Hunting Down 1.3 Billion Row Database Reads
I spent some time this weekend rolling the auth credentials for this
site (again) after Claude Code doxed my .env
variables! Anyways,
whilst I was doing this I noticed my Turso dashboard had 1.3 BILLION
row reads. My database was getting absolutely hammered, and I had no
idea why. Well, it’s obviously something I did, so, this is a story of
how I tracked down the culprit and optimized it away - spoiler alert:
if you read Use Common Table Expressions then yeah, this is what you get! 😅
Pro tip: if you don’t want Claude Code doxing your .env
variables
then add something like this to your CLAUDE.md
file:
Unbreakable rules.
- you must never read .env files even when explicitly asked to
The sitch
So, the top queries on Turso had this at the very top:
- Total Execution Time: 1,460,000ms (that’s 24+ minutes!)
- Total Rows Read: 1,270,000,000 (yes, billion with a B)
- Query Count: 742,000
There were others but this one needed attention!
So, this is the SQL query that get’s the site popular posts, and it’s
running every five minutes (by design) and being served from an in
memory Map
cache.
The offending query was the CTE (Common Table Expression) that I put in at the end of 2023:
WITH day_results AS (
SELECT
'day' AS period,
pp.id, pp.pathname, p.title, pp.pageviews, pp.visits, pp.date_grouping, pp.last_updated
FROM popular_posts pp
JOIN posts p ON pp.pathname = '/posts/' || p.slug
WHERE pp.date_grouping = 'day'
ORDER BY pp.pageviews DESC
LIMIT 20
),
month_results AS (
SELECT
'month' AS period,
pp.id, pp.pathname, p.title, pp.pageviews, pp.visits, pp.date_grouping, pp.last_updated
FROM popular_posts pp
JOIN posts p ON pp.pathname = '/posts/' || p.slug
WHERE pp.date_grouping = 'month'
ORDER BY pp.pageviews DESC
LIMIT 20
),
year_results AS (
SELECT
'year' AS period,
pp.id, pp.pathname, p.title, pp.pageviews, pp.visits, pp.date_grouping, pp.last_updated
FROM popular_posts pp
JOIN posts p ON pp.pathname = '/posts/' || p.slug
WHERE pp.date_grouping = 'year'
ORDER BY pp.pageviews DESC
LIMIT 20
)
SELECT * FROM day_results
UNION ALL
SELECT * FROM month_results
UNION ALL
SELECT * FROM year_results;
Looks innocent enough, right? So, this is doing three separate full
table scans and JOINs, once for each time period. And with no indexes
on the popular_posts
table, it was scanning every single row every
single time.
The investigation
Using my Turso Cloud MCP, I dug into the database and got some numbers:
popular_posts
table: 707 rowsposts
table: 227 rows- 3 distinct
date_grouping
values: ‘day’, ‘month’, ‘year’
So every query execution was reading:
- Day results: 322 rows
- Month results: 238 rows
- Year results: 147 rows
- Plus all the JOINs to the posts table
That’s roughly 2,100+ row reads per execution.

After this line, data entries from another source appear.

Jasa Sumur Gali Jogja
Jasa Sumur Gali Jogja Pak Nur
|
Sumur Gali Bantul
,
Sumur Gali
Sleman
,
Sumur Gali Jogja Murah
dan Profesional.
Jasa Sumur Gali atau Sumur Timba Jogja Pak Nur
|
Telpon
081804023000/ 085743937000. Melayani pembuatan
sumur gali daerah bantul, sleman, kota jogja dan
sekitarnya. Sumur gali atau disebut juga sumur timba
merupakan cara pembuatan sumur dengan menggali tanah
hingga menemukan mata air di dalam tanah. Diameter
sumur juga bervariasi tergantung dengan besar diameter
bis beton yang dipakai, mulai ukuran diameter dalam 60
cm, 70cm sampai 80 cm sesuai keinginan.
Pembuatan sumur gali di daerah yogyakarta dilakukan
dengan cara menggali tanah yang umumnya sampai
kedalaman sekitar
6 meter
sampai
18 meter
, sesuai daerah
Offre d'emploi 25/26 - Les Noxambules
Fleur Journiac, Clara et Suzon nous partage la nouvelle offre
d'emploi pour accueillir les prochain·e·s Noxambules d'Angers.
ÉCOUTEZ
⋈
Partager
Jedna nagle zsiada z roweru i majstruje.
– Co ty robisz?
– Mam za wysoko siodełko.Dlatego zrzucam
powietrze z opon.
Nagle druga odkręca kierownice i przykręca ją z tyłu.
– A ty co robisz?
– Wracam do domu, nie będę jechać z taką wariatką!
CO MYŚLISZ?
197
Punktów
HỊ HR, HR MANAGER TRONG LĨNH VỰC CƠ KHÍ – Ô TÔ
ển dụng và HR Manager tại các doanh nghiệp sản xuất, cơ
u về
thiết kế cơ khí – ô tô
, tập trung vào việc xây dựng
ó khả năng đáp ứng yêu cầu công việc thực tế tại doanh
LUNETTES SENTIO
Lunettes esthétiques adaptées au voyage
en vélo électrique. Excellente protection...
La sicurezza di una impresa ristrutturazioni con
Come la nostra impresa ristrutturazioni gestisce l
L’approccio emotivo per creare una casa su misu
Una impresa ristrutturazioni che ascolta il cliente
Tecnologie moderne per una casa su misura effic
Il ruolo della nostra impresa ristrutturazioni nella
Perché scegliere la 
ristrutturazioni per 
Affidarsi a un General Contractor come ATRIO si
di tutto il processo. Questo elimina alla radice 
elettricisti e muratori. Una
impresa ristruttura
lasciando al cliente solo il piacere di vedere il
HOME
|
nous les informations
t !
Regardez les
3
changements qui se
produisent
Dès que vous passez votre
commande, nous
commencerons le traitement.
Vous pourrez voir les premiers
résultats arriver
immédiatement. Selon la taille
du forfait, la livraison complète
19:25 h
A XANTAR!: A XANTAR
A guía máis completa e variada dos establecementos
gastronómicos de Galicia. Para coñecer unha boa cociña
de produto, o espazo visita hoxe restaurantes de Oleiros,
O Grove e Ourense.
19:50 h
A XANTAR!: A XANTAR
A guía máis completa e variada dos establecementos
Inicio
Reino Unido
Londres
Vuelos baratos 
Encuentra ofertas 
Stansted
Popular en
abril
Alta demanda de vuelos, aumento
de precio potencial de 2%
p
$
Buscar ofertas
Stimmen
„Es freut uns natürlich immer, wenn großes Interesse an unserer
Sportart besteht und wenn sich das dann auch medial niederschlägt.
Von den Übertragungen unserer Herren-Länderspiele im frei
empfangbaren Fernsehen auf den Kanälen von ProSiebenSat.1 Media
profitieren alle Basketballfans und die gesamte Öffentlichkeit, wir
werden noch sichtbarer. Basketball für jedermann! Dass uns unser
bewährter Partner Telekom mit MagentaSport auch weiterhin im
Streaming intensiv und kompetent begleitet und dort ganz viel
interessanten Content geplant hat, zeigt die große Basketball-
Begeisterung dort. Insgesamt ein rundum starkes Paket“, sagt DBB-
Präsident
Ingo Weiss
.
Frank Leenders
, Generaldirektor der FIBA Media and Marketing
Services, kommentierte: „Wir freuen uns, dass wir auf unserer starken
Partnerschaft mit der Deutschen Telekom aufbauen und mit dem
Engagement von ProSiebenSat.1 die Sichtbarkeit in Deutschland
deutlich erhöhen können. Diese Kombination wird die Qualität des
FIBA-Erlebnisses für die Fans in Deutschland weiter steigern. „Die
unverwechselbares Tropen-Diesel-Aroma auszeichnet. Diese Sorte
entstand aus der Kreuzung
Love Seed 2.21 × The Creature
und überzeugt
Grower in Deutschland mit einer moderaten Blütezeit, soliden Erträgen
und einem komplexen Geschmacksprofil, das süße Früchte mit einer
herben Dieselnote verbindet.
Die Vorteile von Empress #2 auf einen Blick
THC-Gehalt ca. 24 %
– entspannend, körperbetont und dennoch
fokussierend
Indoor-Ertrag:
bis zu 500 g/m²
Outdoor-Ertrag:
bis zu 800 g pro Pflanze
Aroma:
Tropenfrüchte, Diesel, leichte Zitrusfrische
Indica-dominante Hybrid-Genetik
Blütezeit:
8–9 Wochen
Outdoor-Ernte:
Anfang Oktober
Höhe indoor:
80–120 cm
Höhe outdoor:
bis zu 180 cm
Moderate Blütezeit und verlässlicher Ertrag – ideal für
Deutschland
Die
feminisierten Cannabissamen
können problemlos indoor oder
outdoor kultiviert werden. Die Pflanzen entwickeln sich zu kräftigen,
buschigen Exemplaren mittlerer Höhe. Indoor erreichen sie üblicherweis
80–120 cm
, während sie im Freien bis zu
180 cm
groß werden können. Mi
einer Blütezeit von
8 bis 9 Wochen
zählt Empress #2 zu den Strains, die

So, let’s think about this now. My site analytics show:
2023 (when I added the CTE):
- 12.4k people, 22.1k views over 30 days
- ~450 people/day, ~1k views/day
- With 5-min cache: ~288 potential cache misses/day (12 per hour × 24h)
- Realistic cache hits: ~200/day (assuming traffic distributed)
- Expected annual queries: ~73k
- Expected annual row reads: ~153 million (73k × 2,100)
2025 (current traffic):
- 22.9k people, 54.9k views over 30 days
- ~1k people/day, ~2k views/day
- With higher traffic: ~400 cache misses/day more likely
- Expected annual queries: ~146k
- Expected annual row reads: ~307 million (146k × 2,100)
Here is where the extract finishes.